В январе 1824 года поэт узнал от гостившего в Одессе Липранди, что в Бендерах живет крестьянин Никола Искра, помнящий Карла XII. Пушкин решил с помощью этого 135-летнего старца разыскать следы могилы Мазепы.

Из «Описания Бессарабской области» 1816 года было известно, что «близ деревни Варницы, в трех верстах от Бендер, видно и по сие время на Днестровском берегу место лагеря или города, построенного Карлом XII. Признаки сии состоят из довольно глубоких ям, расположенных параллельно и в прямом направлении. Можно также видеть амбразуры и вал, коим город был окружен, остатки дворца и порохового магазина».

Историки края сближали Бендеры с островом святой Елены — памятником падения Наполеона: «Так стены Бендерские напоминают путешественнику романтический эпизод из жизни другого завоевателя, который так же казался непреодолимым и был наказан за свое чрезмерное честолюбие».

Исторические местности всегда привлекали творческое внимание Пушкина и будили, его патриотические строфы.

Вскоре он был на Днестре в сопровождении Липранди, захватившего с собой несколько старинных книг о пребывании шведского короля в Бендерах — фолианты Норденберга с ландкартами и путешествие де-ла-Мотрея с гравюрами.

«Мы отправились, — рассказывает в своих воспоминаниях Липранди, — на место бывшей Варницы, взяв с собой второй том Нордберга и Мотрея, где изображен план лагеря, окопов, фасады строений, находившихся в Варницком укреплении, и несколько изображений во весь рост Карла XII… Некоторые неровности в поле соответствовали местам, где находились бастионы».

Воспоминания об этой южной экспедиции к местным памятникам отложились в эпилоге первой северной поэмы Пушкина:

В стране, где мельниц ряд крылатый
Оградой мирной обступил
Бендер пустынные раскаты,
Где бродят буйволы рогаты
Вокруг воинственных могил, —
Останки разоренной сени,
Три углубленные в земле
И мхом поросшие ступени
Гласят о шведском короле…

Так отразились в заключительных стихах поэмы впечатления Пушкина о старинной турецкой крепости.

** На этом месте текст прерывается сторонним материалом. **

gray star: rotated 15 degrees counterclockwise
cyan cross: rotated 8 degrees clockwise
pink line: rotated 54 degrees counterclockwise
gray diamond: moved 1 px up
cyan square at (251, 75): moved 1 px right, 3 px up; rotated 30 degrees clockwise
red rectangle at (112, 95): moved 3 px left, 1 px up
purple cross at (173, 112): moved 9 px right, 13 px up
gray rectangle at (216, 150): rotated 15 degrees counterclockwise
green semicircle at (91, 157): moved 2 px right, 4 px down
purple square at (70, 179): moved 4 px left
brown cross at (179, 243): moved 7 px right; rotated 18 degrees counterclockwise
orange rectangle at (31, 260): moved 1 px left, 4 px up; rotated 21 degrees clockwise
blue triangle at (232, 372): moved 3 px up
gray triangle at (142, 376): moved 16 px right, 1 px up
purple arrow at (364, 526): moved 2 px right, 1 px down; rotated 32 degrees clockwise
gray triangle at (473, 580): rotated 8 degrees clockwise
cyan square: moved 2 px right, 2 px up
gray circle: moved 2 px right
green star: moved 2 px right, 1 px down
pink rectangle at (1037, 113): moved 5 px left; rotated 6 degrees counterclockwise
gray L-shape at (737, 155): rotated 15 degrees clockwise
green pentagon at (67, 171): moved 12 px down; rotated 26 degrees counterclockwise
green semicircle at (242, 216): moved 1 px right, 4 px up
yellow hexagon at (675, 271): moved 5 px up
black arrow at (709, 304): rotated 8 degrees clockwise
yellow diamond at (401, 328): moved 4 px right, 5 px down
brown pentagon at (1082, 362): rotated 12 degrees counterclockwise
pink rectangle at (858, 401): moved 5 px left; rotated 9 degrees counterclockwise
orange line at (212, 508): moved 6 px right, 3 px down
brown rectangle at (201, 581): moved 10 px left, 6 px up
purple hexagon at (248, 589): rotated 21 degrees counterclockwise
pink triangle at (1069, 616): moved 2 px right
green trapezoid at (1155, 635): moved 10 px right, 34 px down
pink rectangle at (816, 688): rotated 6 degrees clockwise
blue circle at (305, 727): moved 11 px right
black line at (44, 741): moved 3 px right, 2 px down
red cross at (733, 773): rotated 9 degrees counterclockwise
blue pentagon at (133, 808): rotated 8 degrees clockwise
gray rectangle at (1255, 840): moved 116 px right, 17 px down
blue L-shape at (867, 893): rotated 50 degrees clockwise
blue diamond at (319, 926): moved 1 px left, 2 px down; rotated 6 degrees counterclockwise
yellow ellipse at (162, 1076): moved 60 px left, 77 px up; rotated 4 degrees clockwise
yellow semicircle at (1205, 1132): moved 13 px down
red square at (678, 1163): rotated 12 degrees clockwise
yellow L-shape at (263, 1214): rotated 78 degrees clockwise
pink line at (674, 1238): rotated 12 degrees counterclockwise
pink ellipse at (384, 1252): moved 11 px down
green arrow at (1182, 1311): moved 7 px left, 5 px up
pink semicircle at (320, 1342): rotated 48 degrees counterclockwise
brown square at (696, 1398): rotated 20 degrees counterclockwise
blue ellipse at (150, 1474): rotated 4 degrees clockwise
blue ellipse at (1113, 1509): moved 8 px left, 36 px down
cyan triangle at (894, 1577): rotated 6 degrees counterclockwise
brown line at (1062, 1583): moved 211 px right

Но другие художественные заботы владели поэтом в 1824 году, другие образы занимали его воображение. По свидетельству Липранди, «он добивался от Искры своими расспросами узнать что-либо о Мазепе, а тот не только что не мог указать ему желаемую могилу или место, но объявил, что такого и имени не слыхал. Пушкин не отставал, толкуя ему, что Мазепа был казачий генерал и православный, а не басурман, как шведы, — все напрасно».

И тщетно там пришлец унылый
Искал бы гетманской могилы:
Забыт Мазепа с давних пор…

Так с грустью отмечал в эпилоге поэмы Пушкин безрезультатность своих археологических розысков 1824 года. Но ученая экспедиция не осталась все же бесплодной: как Крым был колыбелью «Онегина», так Бендеры стали колыбелью «Полтавы».


5

К этому времени мнение Воронцова о Пушкине уже сложилось окончательно и от первоначальных намерений «мецената» не осталось и следа. По словам декабриста С. Г. Волконского, властолюбивый Воронцов «корчил из себя в Новороссии ост-индского генерал-губернатора»: «Независимость Пушкина была для него нетерпима». Богатейший вельможа и высокопоставленный администратор быстро почувствовал в новом служащем своей канцелярии представителя враждебного лагеря. Пушкин представлялся ему вульгарным разночинцем, пишущим для черни, и опасным политическим агитатором особенно в раскаленной атмосфере Новороссии: «Я не люблю его манер и не такой уж поклонник его таланта», — пишет Воронцов 6 марта 1824 года начальнику штаба Второй армии П. Д. Киселеву. «Он только слабый подражатель малопочтенного образца (лорда Байрона)», — сообщает он через две недели свое мнение о Пушкине графу Нессельроде. В среде британской аристократии, с представителями которой Воронцов был связан родственными узами, поэзия и личность Байрона вызывали глубочайшее возмущение. «Слабый подражатель» этого порочного мятежника, выступавшего в парламенте в защиту восставших ткачей и осмеявшего в своих памфлетах коронованных учредителей Священного союза, не заслуживал покровительства государственных деятелей.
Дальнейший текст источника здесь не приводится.